• **PROBLEM TO WORK ON**:
Each line with the string "label" is to be copied from the records below.

Dataset entries:
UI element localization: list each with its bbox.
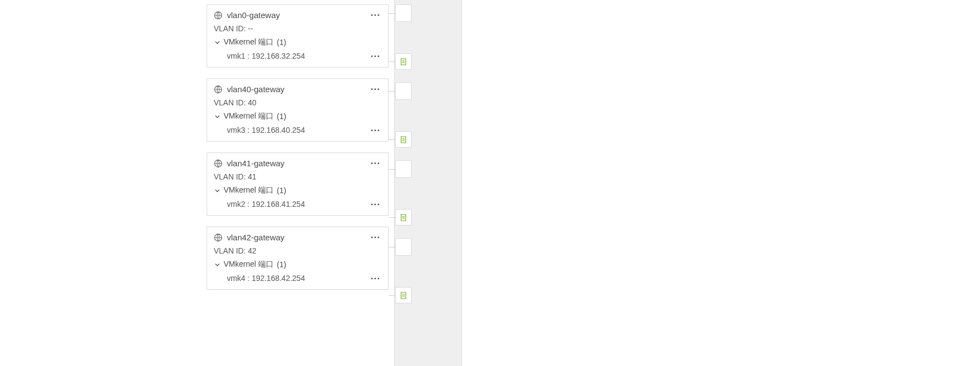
portgroup-card[interactable]: vlan42-gateway VLAN ID: 42 VMkernel 端口 (… — [207, 227, 389, 290]
vmkernel-port-row[interactable]: vmk3 : 192.168.40.254 — [214, 126, 381, 134]
nic-icon — [400, 213, 408, 222]
vmkernel-ports-label: VMkernel 端口 — [224, 260, 274, 269]
chevron-down-icon — [214, 39, 220, 46]
vlan-id-value: -- — [248, 24, 253, 33]
vmkernel-ports-count: (1) — [277, 186, 286, 195]
network-icon — [214, 159, 223, 168]
card-actions-button[interactable] — [368, 11, 381, 20]
vmkernel-port-text: vmk2 : 192.168.41.254 — [227, 200, 368, 209]
vmkernel-port-text: vmk3 : 192.168.40.254 — [227, 126, 368, 134]
connector-line — [389, 13, 395, 14]
vlan-id-label: VLAN ID: — [214, 24, 246, 33]
vlan-id-label: VLAN ID: — [214, 246, 246, 255]
portgroup-card[interactable]: vlan40-gateway VLAN ID: 40 VMkernel 端口 (… — [207, 78, 389, 142]
portgroup-card[interactable]: vlan41-gateway VLAN ID: 41 VMkernel 端口 (… — [207, 153, 389, 216]
card-actions-button[interactable] — [368, 233, 381, 242]
port-actions-button[interactable] — [368, 126, 381, 134]
card-actions-button[interactable] — [368, 85, 381, 94]
vmkernel-ports-count: (1) — [277, 38, 286, 47]
port-actions-button[interactable] — [368, 274, 381, 283]
connector-line — [389, 139, 395, 140]
connector-line — [389, 217, 395, 218]
network-icon — [214, 85, 223, 94]
port-actions-button[interactable] — [368, 200, 381, 209]
network-icon — [214, 11, 223, 20]
vmkernel-ports-label: VMkernel 端口 — [224, 37, 274, 47]
vmkernel-ports-toggle[interactable]: VMkernel 端口 (1) — [214, 37, 381, 47]
connector-line — [389, 295, 395, 296]
vlan-id-line: VLAN ID: -- — [214, 24, 381, 33]
portgroup-title: vlan42-gateway — [227, 233, 364, 242]
portgroup-title: vlan41-gateway — [227, 159, 364, 168]
nic-icon — [400, 136, 408, 144]
connector-line — [389, 247, 395, 247]
nic-icon — [400, 58, 408, 66]
nic-connector-box — [395, 209, 412, 226]
vmkernel-ports-count: (1) — [277, 112, 286, 121]
portgroup-card-header: vlan0-gateway — [214, 10, 381, 20]
nic-connector-box — [395, 82, 412, 100]
vmkernel-port-text: vmk1 : 192.168.32.254 — [227, 52, 368, 60]
card-actions-button[interactable] — [368, 159, 381, 168]
vlan-id-line: VLAN ID: 41 — [214, 172, 381, 181]
chevron-down-icon — [214, 261, 220, 268]
portgroup-title: vlan0-gateway — [227, 10, 364, 20]
portgroup-card[interactable]: vlan0-gateway VLAN ID: -- VMkernel 端口 (1… — [207, 4, 389, 67]
vlan-id-line: VLAN ID: 42 — [214, 246, 381, 255]
nic-connector-box — [395, 238, 412, 256]
vmkernel-ports-label: VMkernel 端口 — [224, 111, 274, 121]
portgroup-title: vlan40-gateway — [227, 85, 364, 94]
nic-icon — [400, 291, 408, 300]
vlan-id-label: VLAN ID: — [214, 172, 246, 181]
vlan-id-value: 41 — [248, 172, 257, 181]
nic-connector-box — [395, 131, 412, 148]
connector-line — [389, 169, 395, 170]
vmkernel-ports-toggle[interactable]: VMkernel 端口 (1) — [214, 111, 381, 121]
vmkernel-port-row[interactable]: vmk4 : 192.168.42.254 — [214, 274, 381, 283]
connector-line — [389, 61, 395, 62]
vmkernel-ports-toggle[interactable]: VMkernel 端口 (1) — [214, 260, 381, 269]
chevron-down-icon — [214, 187, 220, 194]
vmkernel-port-text: vmk4 : 192.168.42.254 — [227, 274, 368, 283]
network-icon — [214, 233, 223, 242]
vlan-id-value: 40 — [248, 98, 257, 107]
portgroup-card-header: vlan40-gateway — [214, 85, 381, 94]
vlan-id-line: VLAN ID: 40 — [214, 98, 381, 107]
chevron-down-icon — [214, 113, 220, 120]
vmkernel-port-row[interactable]: vmk1 : 192.168.32.254 — [214, 52, 381, 60]
nic-connector-box — [395, 53, 412, 70]
nic-connector-box — [395, 4, 412, 22]
port-actions-button[interactable] — [368, 52, 381, 60]
vmkernel-port-row[interactable]: vmk2 : 192.168.41.254 — [214, 200, 381, 209]
vmkernel-ports-label: VMkernel 端口 — [224, 185, 274, 195]
vmkernel-ports-toggle[interactable]: VMkernel 端口 (1) — [214, 185, 381, 195]
connector-line — [389, 91, 395, 92]
portgroup-cards-column: vlan0-gateway VLAN ID: -- VMkernel 端口 (1… — [207, 4, 389, 290]
portgroup-card-header: vlan41-gateway — [214, 159, 381, 168]
vlan-id-value: 42 — [248, 246, 257, 255]
portgroup-card-header: vlan42-gateway — [214, 233, 381, 242]
vlan-id-label: VLAN ID: — [214, 98, 246, 107]
vmkernel-ports-count: (1) — [277, 260, 286, 269]
nic-connector-box — [395, 160, 412, 178]
nic-connector-box — [395, 287, 412, 303]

• **SOLUTION TO THE EXERCISE**:
vmkernel-ports-label: VMkernel 端口 — [224, 260, 274, 269]
vlan-id-label: VLAN ID: — [214, 24, 246, 33]
vlan-id-label: VLAN ID: — [214, 246, 246, 255]
vmkernel-ports-label: VMkernel 端口 — [224, 37, 274, 47]
vmkernel-ports-label: VMkernel 端口 — [224, 111, 274, 121]
vlan-id-label: VLAN ID: — [214, 172, 246, 181]
vmkernel-ports-label: VMkernel 端口 — [224, 185, 274, 195]
vlan-id-label: VLAN ID: — [214, 98, 246, 107]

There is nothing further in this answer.